Coupling cyber and physical systems gives rise to numerous engineering challenges and opportunities. An important challenge is the contagion of failure from one system to another, which can lead to large-scale cascading failures. However, the self-healing ability emerges as a valuable opportunity where the overlaying cyber network can cure failures in the underlying physical network. To capture both self-healing and contagion, this paper considers a graphical model representation of an interdependent cyber-physical system, in which nodes represent various cyber or physical functionalities, and edges capture the interactions between the nodes. A message-passing algorithm is proposed for this representation to study the dynamics of failure propagation and healing.
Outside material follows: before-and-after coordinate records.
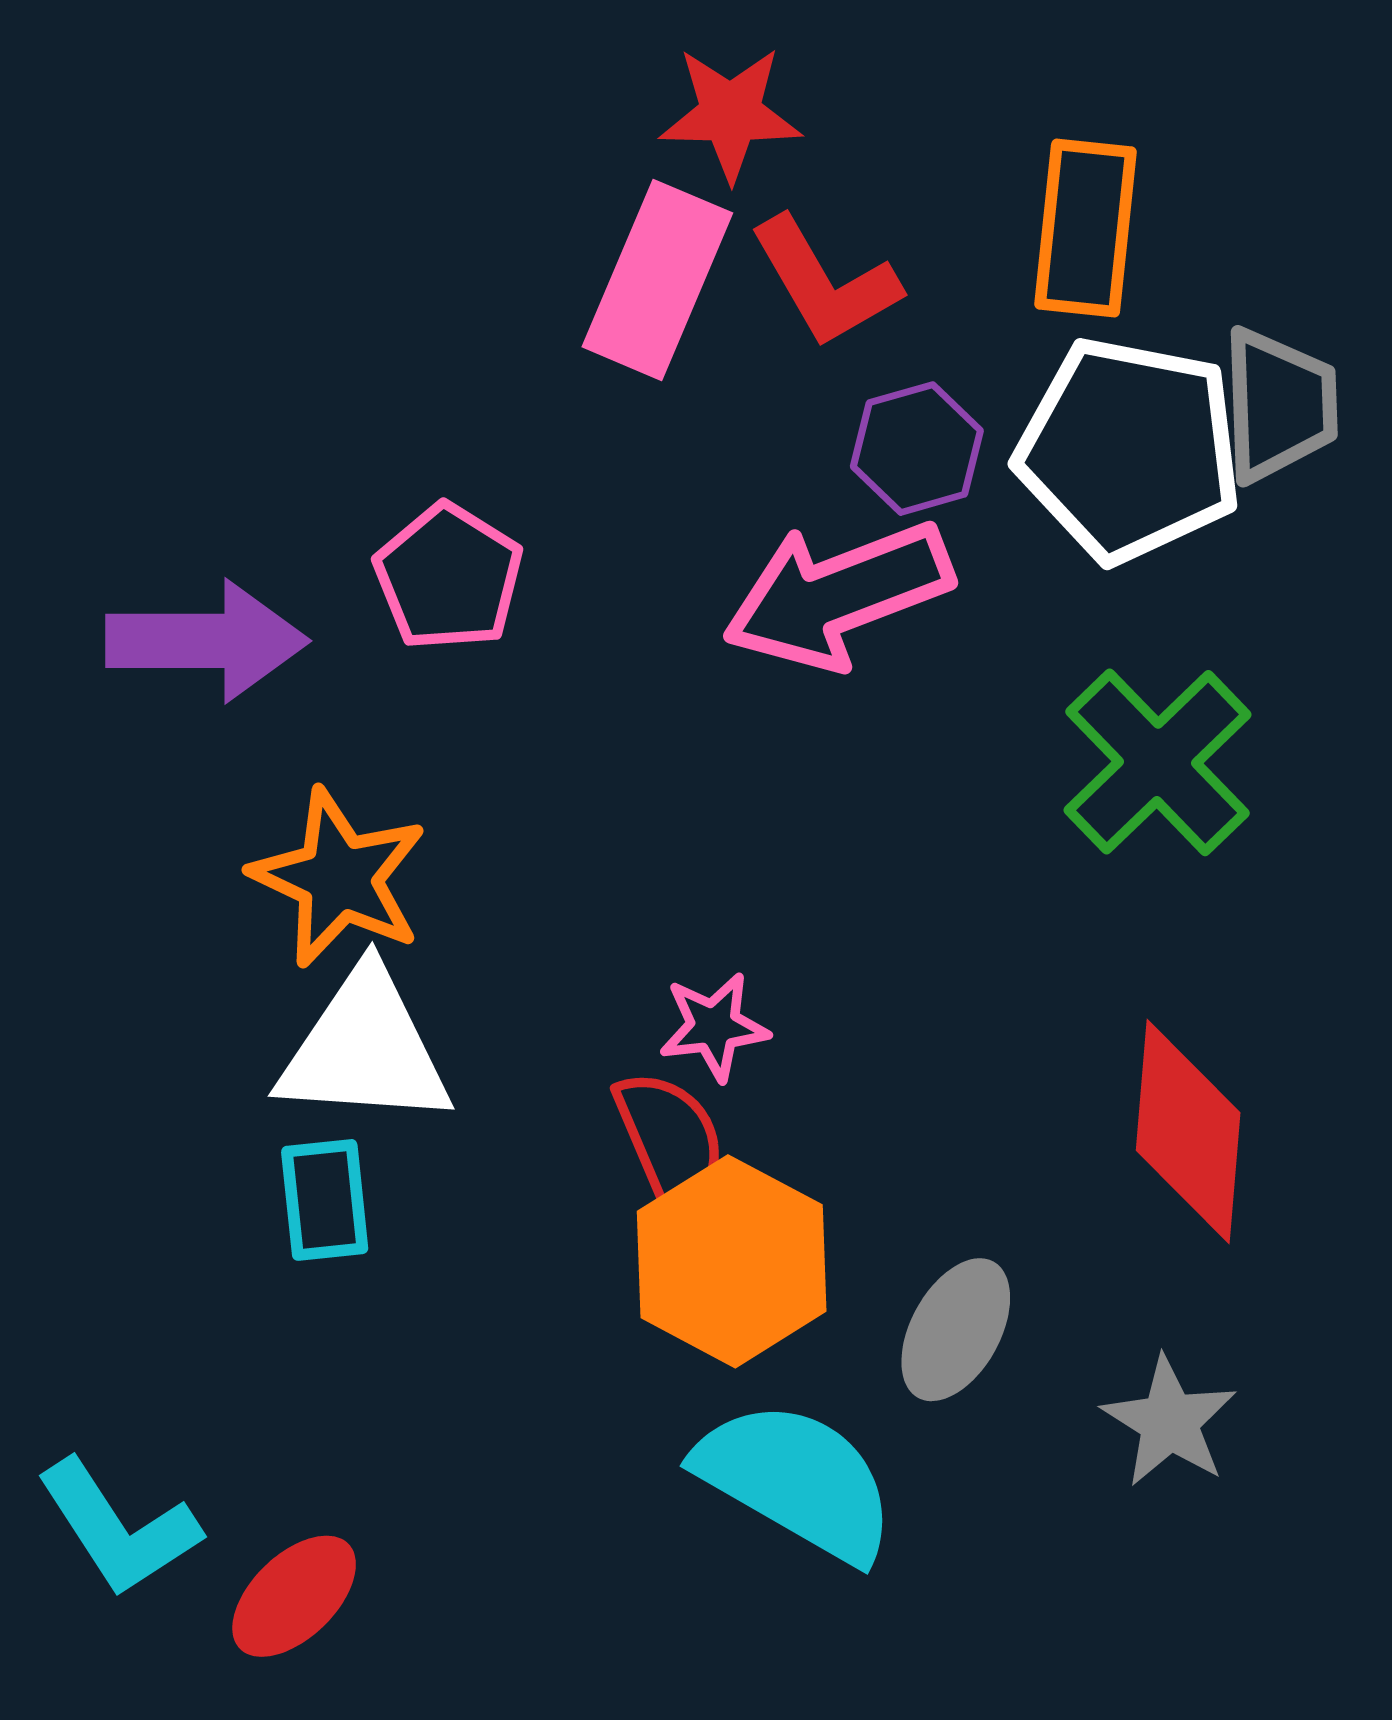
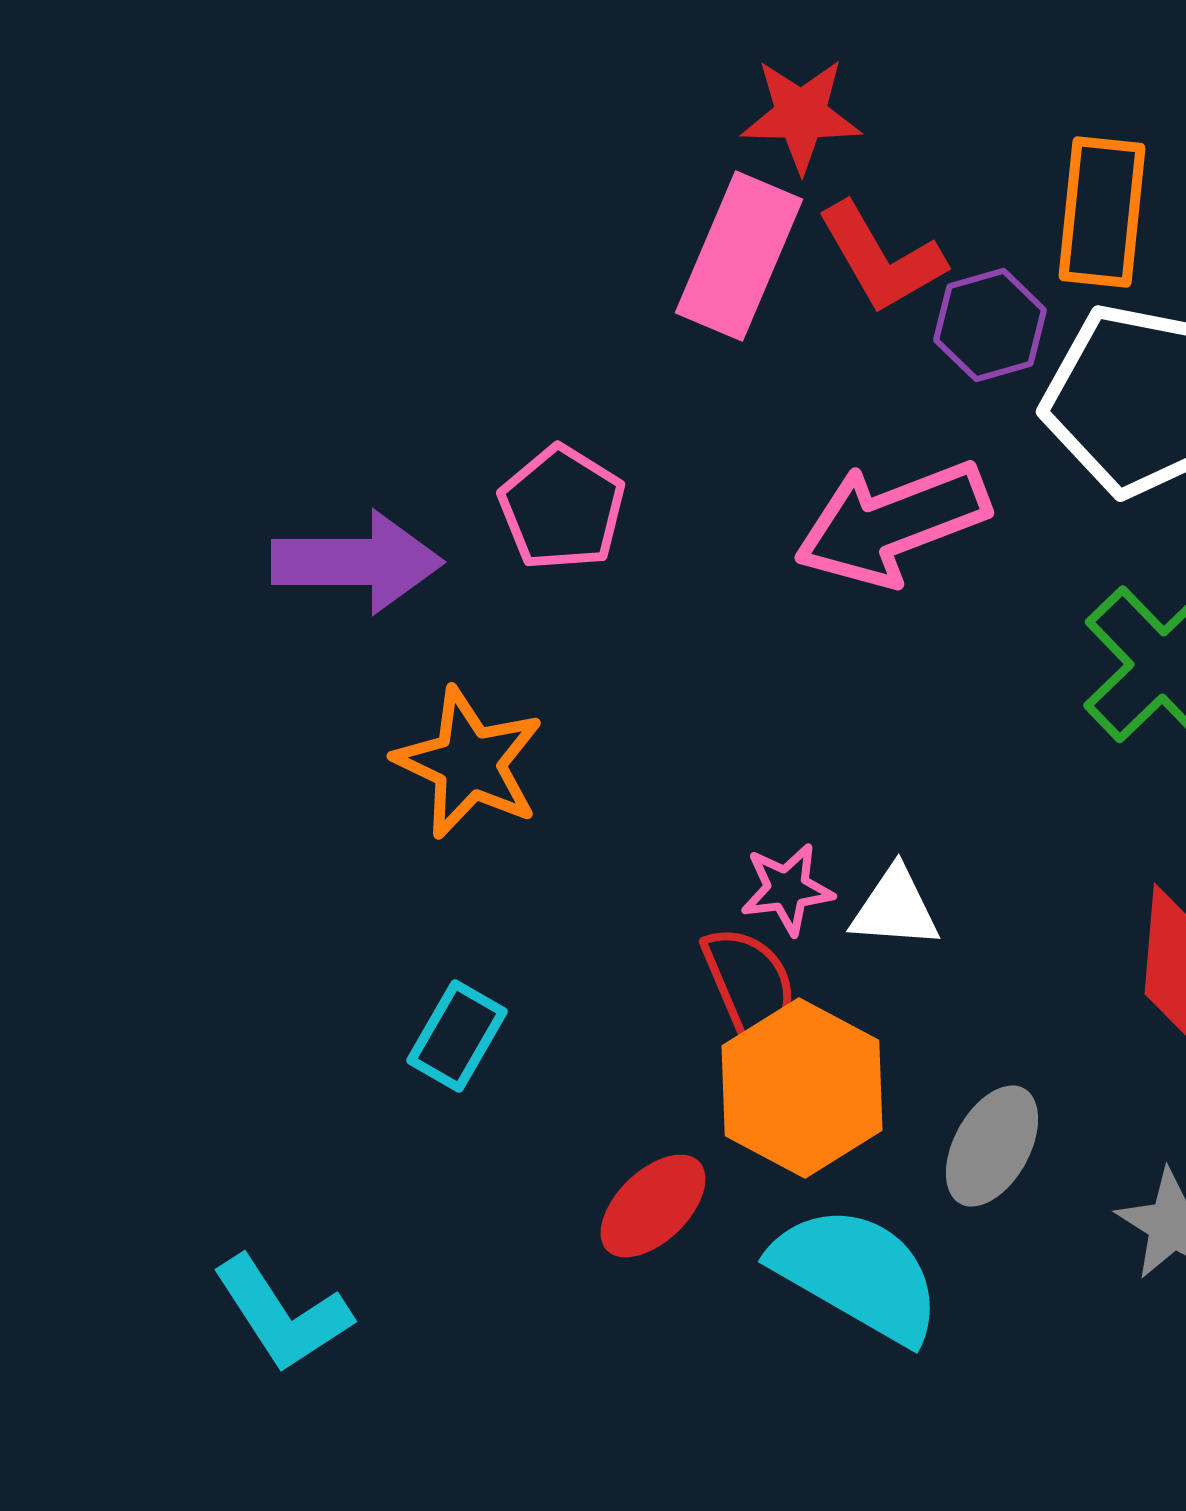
purple hexagon: (917, 449) -> (990, 325), moved
white triangle: (365, 1049) -> (895, 908), moved, size x0.6
cyan rectangle: (325, 1200) -> (457, 1036), turned 36
red ellipse: (294, 1596) -> (653, 1206), moved

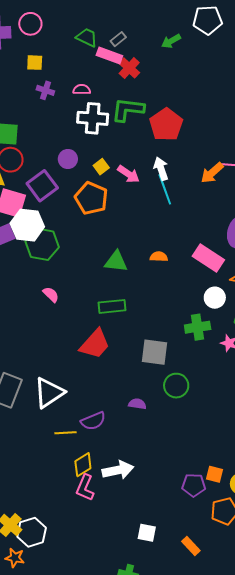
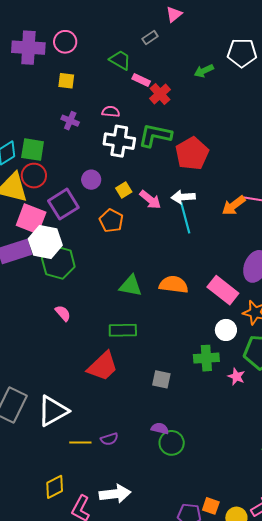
gray rectangle: (118, 39) -> (150, 37), moved
pink rectangle: (109, 56) -> (141, 80), size x0.7
purple cross: (45, 90) -> (70, 121), moved
white arrow: (161, 169) -> (183, 197), turned -80
orange pentagon: (91, 198) -> (111, 221), size x0.7
orange semicircle: (159, 257) -> (174, 285), size x1.6
gray square: (155, 352) -> (161, 379), size x0.7
green circle: (176, 386) -> (172, 443), moved
purple semicircle: (137, 404) -> (160, 428), moved
purple semicircle: (93, 421) -> (109, 439), moved, size x0.7
yellow line: (66, 433) -> (80, 442), moved
yellow diamond: (83, 465) -> (55, 487), moved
By conducting a density evolution analysis for this algorithm, network reaction to initial disruptions is investigated. It is proved that as the number of message-passing iterations increases, the network reaches a steady-state condition that would be either a complete healing or a complete collapse. Then, a sufficient condition is derived to select the network parameters to guarantee the complete healing of the system. The result of the density evolution analysis is further employed to jointly optimize the design of cyber and physical networks for maximum resiliency. This analytical framework is then extended to the cases where propagation of failures in the physical network is faster than the healing responses of the cyber network. Such scenarios are of interest in many real-life applications such as smart grid. Finally, extensive numerical results are presented to verify the analysis and investigate the impact of the network parameters on the resiliency of the network.